Give gig workers more rights, transparency, benefits, Ontario committee recommends
By Holly McKenzie-Sutter
TORONTO — Ontario should develop a worker benefits plan that is not tied to employers, set up a job board for gig work, and force greater transparency in gig work contracts, a new report on the province’s changing employment landscape recommends.
The report from a committee of experts tasked by the government with addressing labour market disruptions from COVID-19 also recommended creating a “dependent contractor” category for app-based gig workers with guaranteed employment rights, including severance pay and minimum wage.
The final report from the Ontario Workforce Recovery Advisory Committee, including 21 recommendations, was made public Thursday.

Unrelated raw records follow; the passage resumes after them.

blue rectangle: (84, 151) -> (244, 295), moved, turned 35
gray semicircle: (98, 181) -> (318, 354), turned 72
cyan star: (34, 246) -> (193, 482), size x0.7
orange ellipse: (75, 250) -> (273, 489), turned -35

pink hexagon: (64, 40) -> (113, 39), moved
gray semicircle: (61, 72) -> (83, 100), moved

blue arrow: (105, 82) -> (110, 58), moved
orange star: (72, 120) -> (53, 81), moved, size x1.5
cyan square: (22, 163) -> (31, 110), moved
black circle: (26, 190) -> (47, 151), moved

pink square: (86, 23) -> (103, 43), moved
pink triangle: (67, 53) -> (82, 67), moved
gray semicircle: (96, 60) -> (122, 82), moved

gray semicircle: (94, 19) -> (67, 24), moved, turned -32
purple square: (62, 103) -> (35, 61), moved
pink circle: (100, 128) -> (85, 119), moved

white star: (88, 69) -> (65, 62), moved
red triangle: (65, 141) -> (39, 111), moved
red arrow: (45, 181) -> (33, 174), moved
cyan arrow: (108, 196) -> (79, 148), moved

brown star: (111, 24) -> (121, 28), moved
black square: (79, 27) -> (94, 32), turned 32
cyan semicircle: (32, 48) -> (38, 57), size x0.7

“The recommendations are about designing a policy regime that takes into account how changes in technology and COVID, which coincide, are changing the workplace,” said Rohinton Medhora, chair of the committee that began its work in June.
Labour Minister Monte McNaughton said he was impressed with the recommendations and would consider all of them.

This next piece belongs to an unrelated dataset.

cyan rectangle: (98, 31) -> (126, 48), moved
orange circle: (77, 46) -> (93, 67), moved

Of particular interest, he said, was the recommendation that the government look into developing a portable benefits plan that’s tied directly to workers, not their employers.
“This is one that’s a priority for me and I really want to move forward with looking at this seriously,” McNaughton said in an interview Wednesday.

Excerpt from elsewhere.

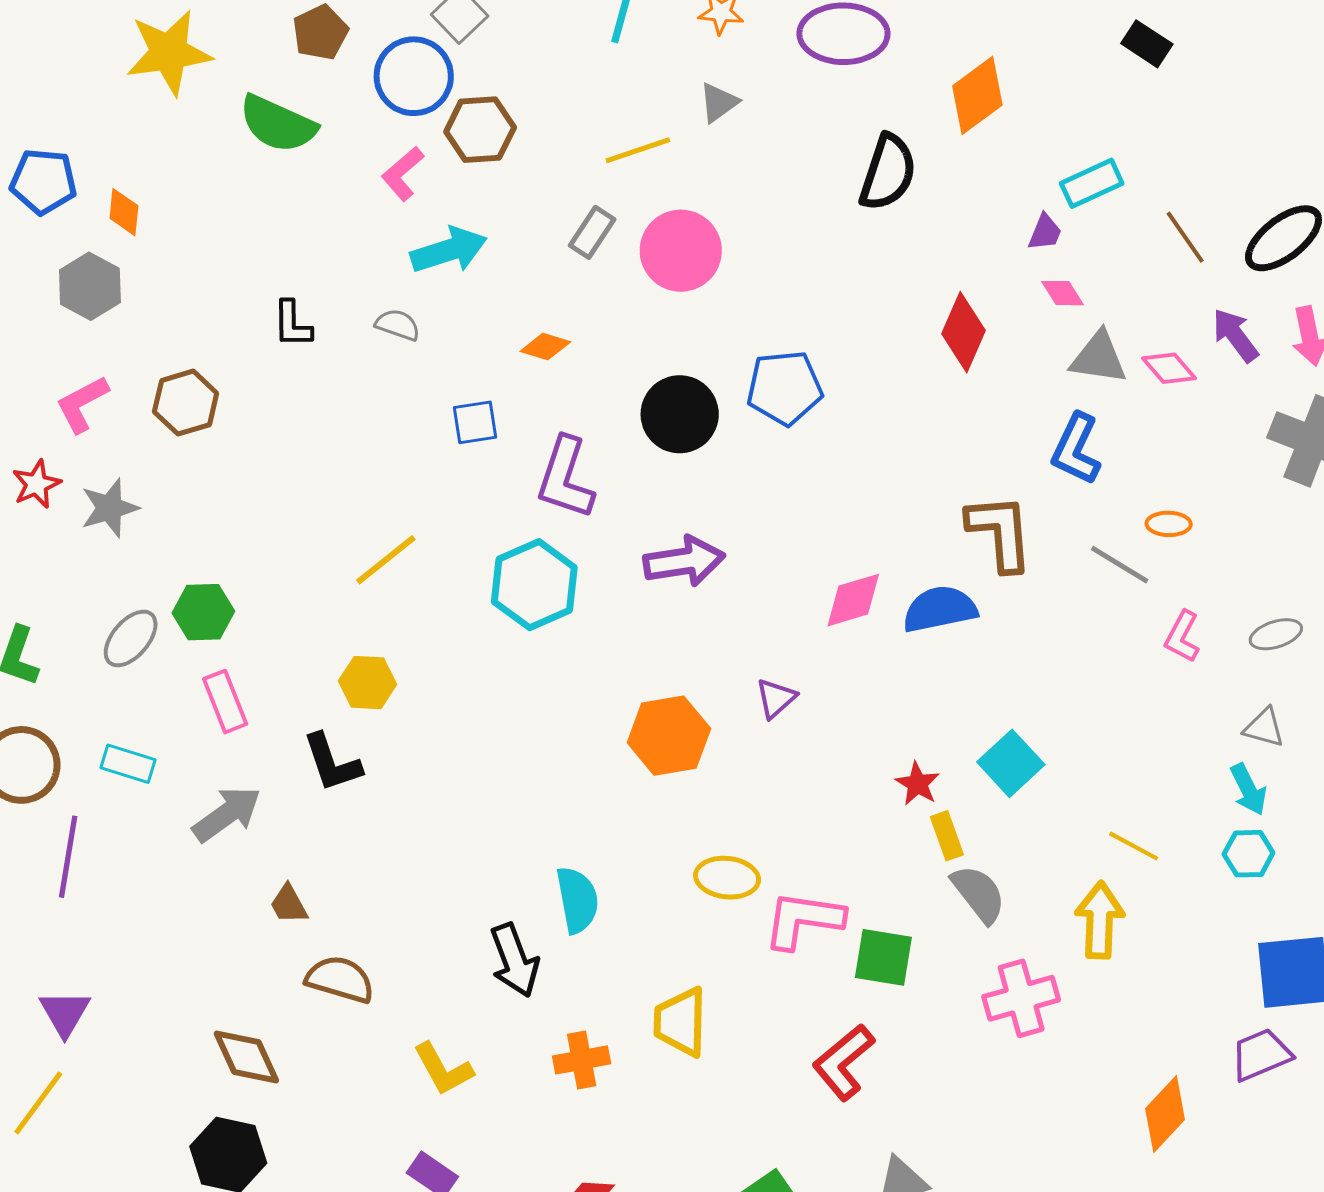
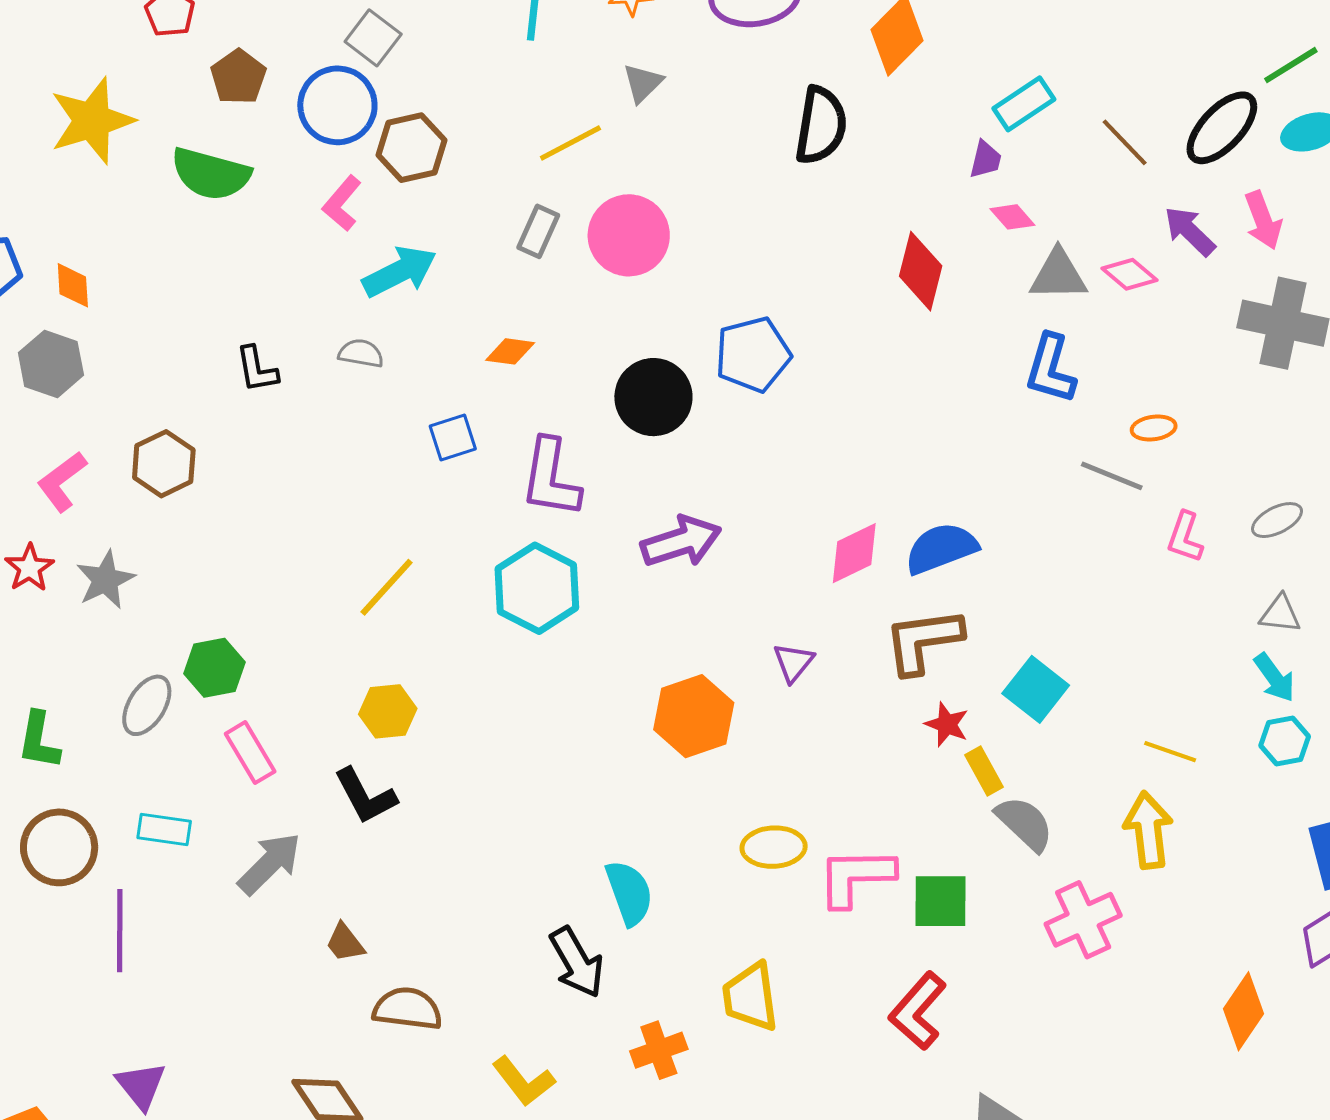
brown L-shape: (1000, 532) -> (923, 641), moved, turned -84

The report said a portable plan might see the benefits administered through “an independent body, through government, the private sector or some combination,” and would support worker mobility, give certainty to their futures and potentially help businesses attract more workers.
McNaughton said he’s “excited” by the concept, which he said could cover gig workers and others in restaurant and retail jobs who don’t have health, vision or dental benefits.
Medhora, the committee chair who is also president of the Centre for International Governance Innovation, said the portable benefits idea goes “hand-in-hand” with the advice to better ensure rights for gig workers, and also addresses the changing nature of careers as people hold more jobs through their lives.
The committee recommends appointing an expert to study how the program would best work.
The group’s short consultation period over the summer and the makeup of the committee, which didn’t include any worker or union representatives, has sparked concerns from worker groups that the recommendations lack fulsome research and could skew towards the interests of large employers like Uber, leaving gig workers more vulnerable.
The Ontario Federation of Labour wrote in submissions to the committee of serious concerns about what it called a “rushed and deeply flawed” consultation process that didn’t include public hearings.
McNaughton said he wanted the work completed quickly because “there is an urgent need to act” in response to economic changes from the pandemic. He also pointed to consultations with gig workers and said he would welcome more feedback now that the report is published.
Uber spent the last year asking the province to require app-based gig employers to accrue self-directed benefit funds that can be dispersed to drivers for prescriptions, dental and vision care and provide safety training and tools like reflective vests. The proposal called Flexible Work+ would not designate gig workers as employees and does not include minimum wage or severance pay requirements.
Uber is still reviewing the committee’s recommendations, spokesperson Laura Miller said.
“Given the diverse and complex needs of drivers and delivery people, a comprehensive policy plan is the only way forward,” she wrote in an email.
Brice Sopher, vice-president of Gig Workers United, said he was alarmed by how many similarities there are between the committee’s recommendations and Uber’s pitch, which many workers have long denounced.
His organization feels the “dependent contractor” category is unnecessary and workers should instead be recognized as employees.
“These portable benefits and new category is a lowering of the bar for all workers because once it is legislated, there is very little stopping other workplaces from transforming their workers into this new category,” said Sopher, who couriers food for UberEats and works as a DJ.
“So we are sad for ourselves and we fear for the long-term.”
The committee’s “dependent contractor” recommendation suggested creating that worker category through the Employment Standards Act “or elsewhere.” The recommendation said those workers should have basic employment rights like termination pay, minimum wages, benefits, pay stubs, regular wage payment and notice of termination with severance pay entitlements.
The committee further said gig platform companies that operate in Ontario should be required to provide basic, clear and transparent contracts with information on payment, penalties, suspensions or pay deductions.
The report also said contracting companies should be forced to state they are complying with employment standards, specifically on worker classification, so there is no ambiguity over liability.
It also suggested piloting a virtual platform “that matches supply and demand for various types of gig and contract work,” which could start with some occupation types and expand to more if found to be effective.
It also recommended a dedicated communications strategy promoting the province as a desirable place to work, and giving greater clarity to the definition of “independent contractors.”
The Progressive Conservative government has already acted on some of the committee’s recommendations, which it saw in an interim report.
Labour legislation that passed this month requires medium-sized workplaces to have policies on employees disconnecting digitally after work hours and limits non-compete clauses. It also requires that businesses give delivery drivers access to washrooms — something that wasn’t explicitly recommended by the committee but came up repeatedly during consultations, McNaughton said.